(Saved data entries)

>>>

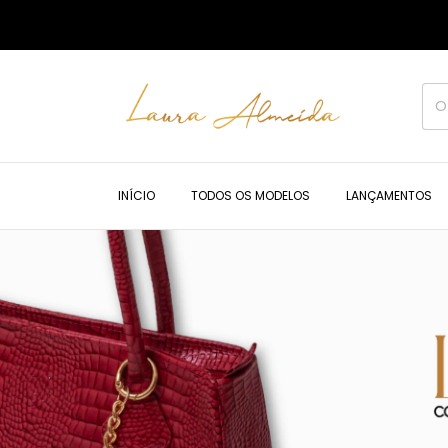
INÍCIO
TODOS OS MODELOS
LANÇAMENTOS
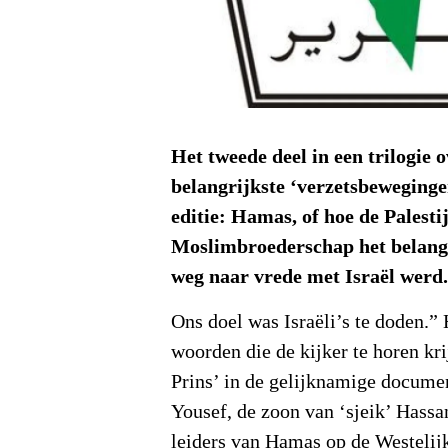
Het tweede deel in een trilogie o
belangrijkste ‘verzetsbeweginge
editie: Hamas, of hoe de Palesti
Moslimbroederschap het belangr
weg naar vrede met Israël werd
Ons doel was Israëli’s te doden.” 
woorden die de kijker te horen kr
Prins’ in de gelijknamige docume
Yousef, de zoon van ‘sjeik’ Hassa
leiders van Hamas op de Westelijk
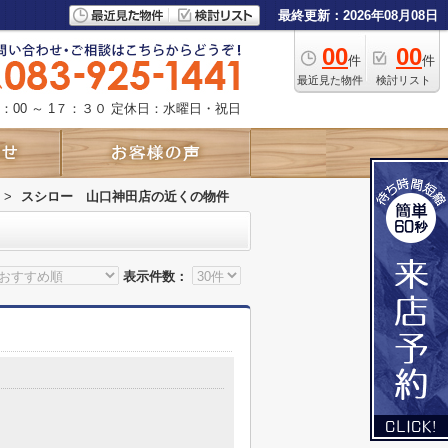
最終更新：2026年08月08日
00
00
件
件
最近見た物件
検討リスト
：00 ～ 1７：３０
定休日：水曜日・祝日
>
スシロー 山口神田店の近くの物件
表示件数：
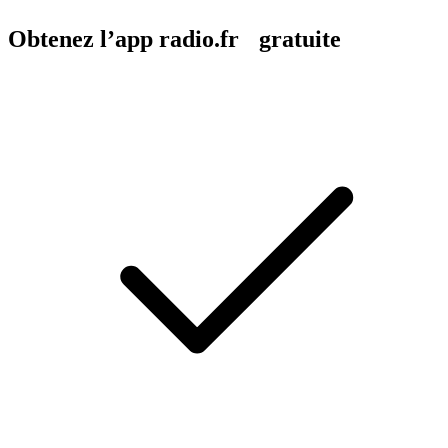
Obtenez l’app radio.fr gratuite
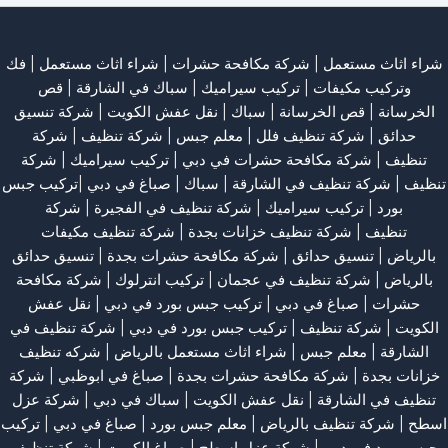
شراء اثاث مستعمل
|
شركة مكافحة حشرات
|
شراء اثاث مستعمل
|
فك
وتركيب مكيفات
| تركيب سيراميك |
سباك في الشارقة
|
قص
الخرسانة
| قص الخرسانة |
سباك
|
نقل عفش الكويت
|
شركة تنسيق
حدائق
|
شركة تنظيف فلل
|
معلم جبس
|
شركة تنظيف
|
شركة
تنظيف
|
شركة مكافحة حشرات في دبي
|
تركيب سيراميك
|
شركة
تنظيف
|
شركة تنظيف في الشارقة
| سباك | صباغ في دبي |تركيب جبس
بورد |
تركيب سيراميك
|
شركة تنظيف في الفجيرة
|
شركة
تنظيف
|
شركة تنظيف خزانات بجدة
|
شركة تنظيف مكيفات
بالرياض
|
تنسيق حدائق
|
شركة مكافحة حشرات بجدة
|
تنسيق حدائق
بالرياض
|
شركة تنظيف في عجمان
| تركيب انترلوك |
شركة مكافحة
حشرات
|
صباغ في دبي
|
تركيب جبس بورد في دبي
|
نقل عفش
الكويت
|
شركة تنظيف
|
تركيب جبس بورد في دبي
|
شركة تنظيف في
الشارقة
|
معلم جبس
|
شراء اثاث مستعمل بالرياض
|
شركه تنظيف
خزانات بجدة
|
شركة مكافحة حشرات بجدة
|
صباغ في ابوظبي
|
شركة
تنظيف في الشارقة
|
نقل عفش الكويت
| سباك في دبي |
شركة عزل
اسطح
|
شركة تنظيف بالرياض
|
معلم جبس بورد
|
صباغ في دبي
|
تركيب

<<<

Wherever the word "صباغ" turns up in a line of the entries above, copy that line.

| سباك | صباغ في دبي |تركيب جبس
صباغ في دبي
صباغ في ابوظبي
صباغ في دبي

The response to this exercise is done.